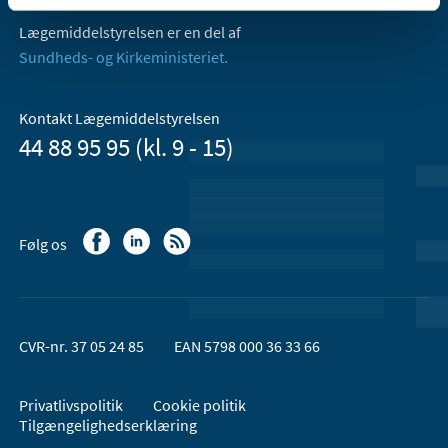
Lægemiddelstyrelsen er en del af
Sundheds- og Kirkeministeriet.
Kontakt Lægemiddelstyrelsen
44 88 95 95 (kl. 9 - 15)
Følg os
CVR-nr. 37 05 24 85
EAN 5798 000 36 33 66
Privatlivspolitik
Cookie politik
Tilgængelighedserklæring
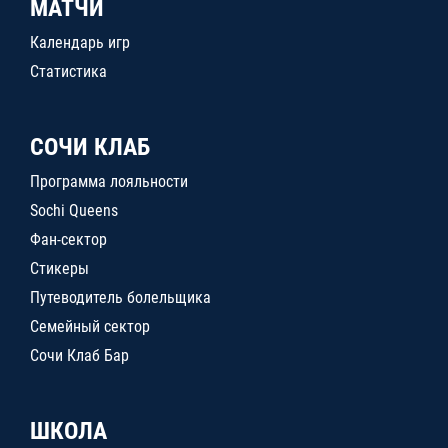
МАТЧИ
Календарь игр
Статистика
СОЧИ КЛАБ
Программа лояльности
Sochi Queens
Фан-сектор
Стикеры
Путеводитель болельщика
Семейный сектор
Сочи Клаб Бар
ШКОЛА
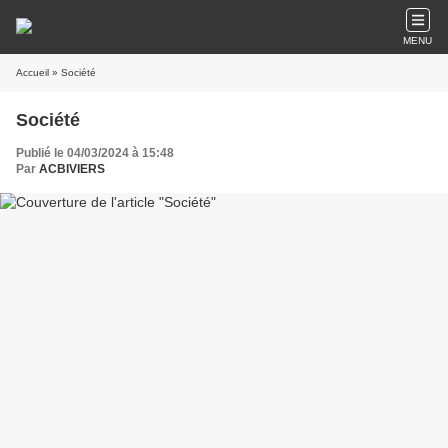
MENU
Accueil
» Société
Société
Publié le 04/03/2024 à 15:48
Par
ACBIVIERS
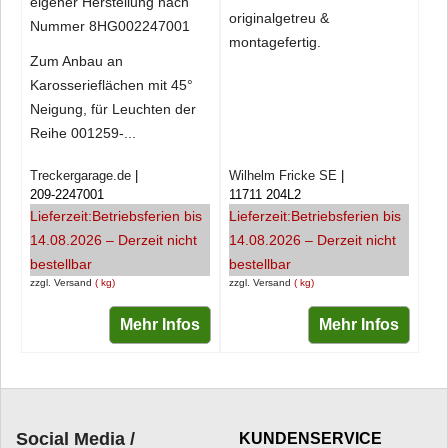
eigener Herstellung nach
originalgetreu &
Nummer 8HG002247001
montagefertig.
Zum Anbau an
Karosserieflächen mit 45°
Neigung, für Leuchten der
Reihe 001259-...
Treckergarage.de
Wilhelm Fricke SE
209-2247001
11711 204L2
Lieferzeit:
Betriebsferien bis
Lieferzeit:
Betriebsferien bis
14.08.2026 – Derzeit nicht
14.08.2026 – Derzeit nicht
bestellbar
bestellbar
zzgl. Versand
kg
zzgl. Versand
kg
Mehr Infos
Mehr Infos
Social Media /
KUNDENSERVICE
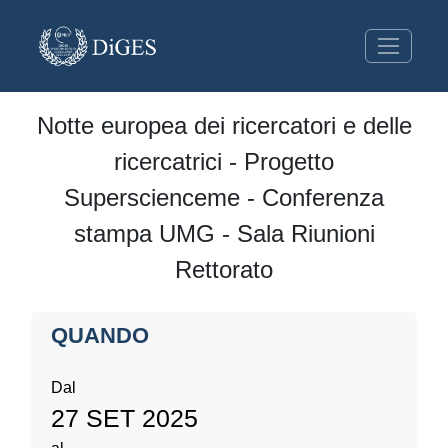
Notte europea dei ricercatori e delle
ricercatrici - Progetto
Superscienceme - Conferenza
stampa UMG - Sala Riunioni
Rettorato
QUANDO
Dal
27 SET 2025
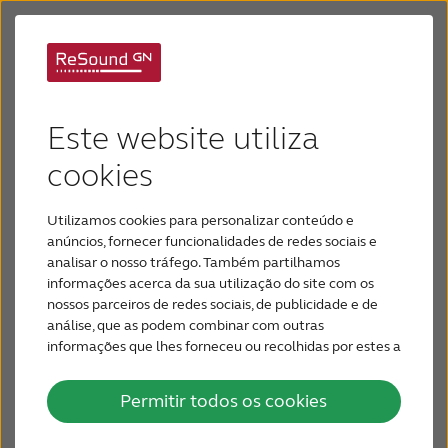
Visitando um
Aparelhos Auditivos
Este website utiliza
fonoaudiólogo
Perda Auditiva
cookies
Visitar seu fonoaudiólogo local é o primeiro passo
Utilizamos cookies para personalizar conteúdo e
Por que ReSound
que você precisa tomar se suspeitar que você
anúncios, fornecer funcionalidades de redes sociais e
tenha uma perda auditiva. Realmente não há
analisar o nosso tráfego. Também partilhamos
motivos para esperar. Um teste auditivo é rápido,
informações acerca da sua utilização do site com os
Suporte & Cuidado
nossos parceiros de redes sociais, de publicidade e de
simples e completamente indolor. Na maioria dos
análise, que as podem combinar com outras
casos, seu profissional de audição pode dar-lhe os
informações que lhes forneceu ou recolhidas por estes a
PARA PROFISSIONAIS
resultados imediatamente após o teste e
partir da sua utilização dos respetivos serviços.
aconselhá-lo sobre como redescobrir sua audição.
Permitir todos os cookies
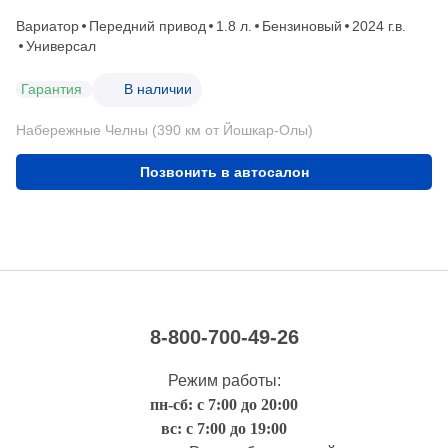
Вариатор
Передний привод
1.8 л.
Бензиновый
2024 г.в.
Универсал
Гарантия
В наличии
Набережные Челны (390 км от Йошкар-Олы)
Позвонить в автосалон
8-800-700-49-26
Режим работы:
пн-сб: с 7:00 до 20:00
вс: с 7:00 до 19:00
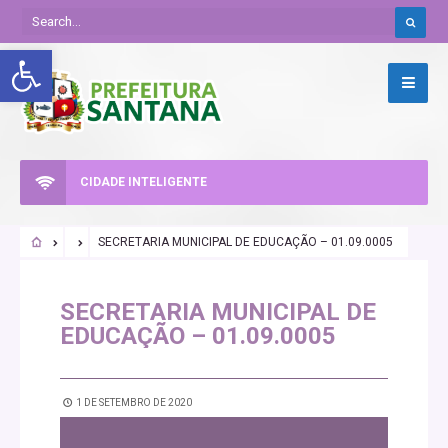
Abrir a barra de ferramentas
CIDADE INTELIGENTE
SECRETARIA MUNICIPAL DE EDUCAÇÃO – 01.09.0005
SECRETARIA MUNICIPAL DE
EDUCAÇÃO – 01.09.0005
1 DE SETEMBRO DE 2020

== What you have to do ==
Find the word "teste" in the records and pull out each line that has it.

== Answer section ==
motivos para esperar. Um teste auditivo é rápido,
resultados imediatamente após o teste e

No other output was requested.